The trees need full sun and plenty of water, which is why they grow particularly well along lakes, rivers, and marsh areas. Planted in home landscapes, they create a number of problems. In spring, the cotton-covered seeds create a significant mess. Because they are fast growing, the wood is weak and prone to disease, and due to their size they are out of scale for even the largest home landscape. A young tree can add six feet of growth per year and grow well over one hundred feet tall with a canopy seventy-five feet wide, and a trunk diameter that averages six feet at maturity. Their size and rapid growth makes them an excellent shade tree, and they are often used as windbreaks.

As for lumber, the wood tends to warp and shrink, and it doesn’t have an attractive grain, so it is best suited for making pallets, crates, and boxes. Native Americans used every part of the tree. Trunks were made into dugout canoes. The bark provided forage for horses and a bitter, medicinal tea for man. The sweet sprouts and inner bark were food for both humans and animals. Photo: Cottonwood tree at Ghost Ranch, Abiquiu, New Mexico.

Juniper Trees
The one-seed juniper is a high desert evergreen that seldom grows more than fifteen feet tall.

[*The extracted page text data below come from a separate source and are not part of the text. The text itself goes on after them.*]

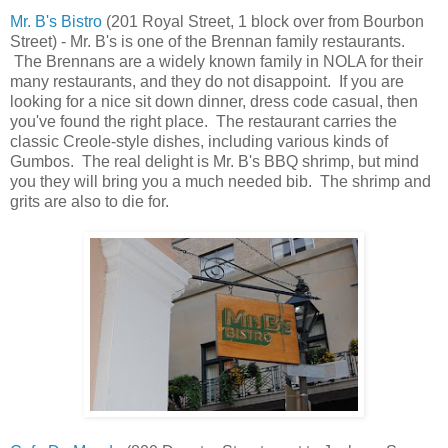
Mr. B's Bistro
(201 Royal Street, 1 block over from Bourbon
Street) - Mr. B's is one of the Brennan family restaurants.
The Brennans are a widely known family in NOLA for their
many restaurants, and they do not disappoint. If you are
looking for a nice sit down dinner, dress code casual, then
you've found the right place. The restaurant carries the
classic Creole-style dishes, including various kinds of
Gumbos. The real delight is Mr. B's BBQ shrimp, but mind
you they will bring you a much needed bib. The shrimp and
grits are also to die for.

It dots the drier habitats of New Mexico at elevations between five and seven thousand feet, and is a slow-growing, drought-hardy native species that will stop active growth when moisture is limited but resumes growth when moisture conditions improve. While the juniper is slow growing above ground, it is rapid growing downward, setting down a tap root that can be as long as thirty feet. Mature trees can range from five to thirty feet and produce a tap root almost two hundred feet long. This long tap root makes them almost impossible to transplant with any success. Male junipers produce masses of tiny cones, while female trees produce berry-like seeds that are bluish-purple. 

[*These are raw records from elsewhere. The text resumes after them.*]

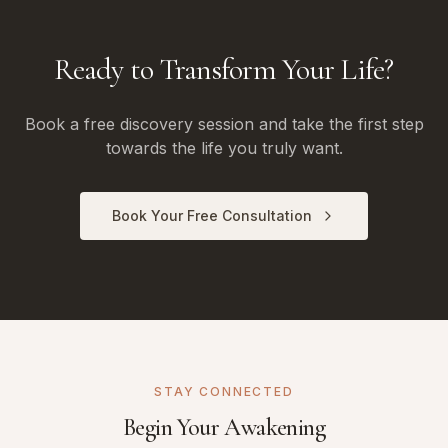
Ready to Transform Your Life?
Book a free discovery session and take the first step
towards the life you truly want.
Book Your Free Consultation
STAY CONNECTED
Begin Your Awakening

After a good night’s rain, make a point of facing the sunrise standing west of a grove of junipers. The rising sun will bathe the branches in light, and the droplets will glow like a million tiny lights. Photo: Juniper tree to the left, piñon to the right and foreground.

 

 

Piñon Trees
The piñon (pronounced “pin-yon”) is a slow-growing, two-needled pine that at maturity seldom exceeds thirty feet in height. After sixty years, a piñon might be only six to seven feet tall, and the trees can live long lives, some exceeding six hundred years.

The piñon is the state tree of New Mexico, and it grows wild in the high desert mountain regions of New Mexico, Colorado, Arizona, and Utah in native stands along with native junipers. These vast areas of the Four Corners region are referred to as piñon-juniper woodlands.

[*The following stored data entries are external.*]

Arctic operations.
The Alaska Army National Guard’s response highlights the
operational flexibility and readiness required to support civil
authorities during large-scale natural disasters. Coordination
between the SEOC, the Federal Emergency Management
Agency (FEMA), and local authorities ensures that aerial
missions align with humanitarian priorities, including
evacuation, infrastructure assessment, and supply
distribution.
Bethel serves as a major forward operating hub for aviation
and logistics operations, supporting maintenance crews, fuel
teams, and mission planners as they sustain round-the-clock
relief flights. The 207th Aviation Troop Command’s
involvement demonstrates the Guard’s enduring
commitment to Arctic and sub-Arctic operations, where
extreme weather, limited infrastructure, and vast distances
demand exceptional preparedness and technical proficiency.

Piñon wood burns hot, has a pleasing, smoky-aromatic pine fragrance, and is a natural insect repellent when burned. 

Despite the drought tolerance of piñons, repeated years of severe drought can stress the trees and lead to an attack by an insect called the piñon ips beetle, which caused widespread piñon mortality throughout New Mexico between 2002 and 2004. Today, the bark beetle continues to be a threat to the region, and since much of the weather pattern in New Mexico is tied to the El Niño/La Niña climate cycle—the latter is associated with dry, droughty weather
throughout the state—the beetle will continue to be a threat to the state’s piñon population until there is a shift to a strong El Niño.

 

Bosque
A bosque is a gallery forest that grows along the banks of a river, flood plain, or any watercourse. A good example of a bosque is the forest of trees that bank the Rio Grande River. Photo: Bosque in the fall, Albuquerque, New Mexico–Vanessa Ortiz.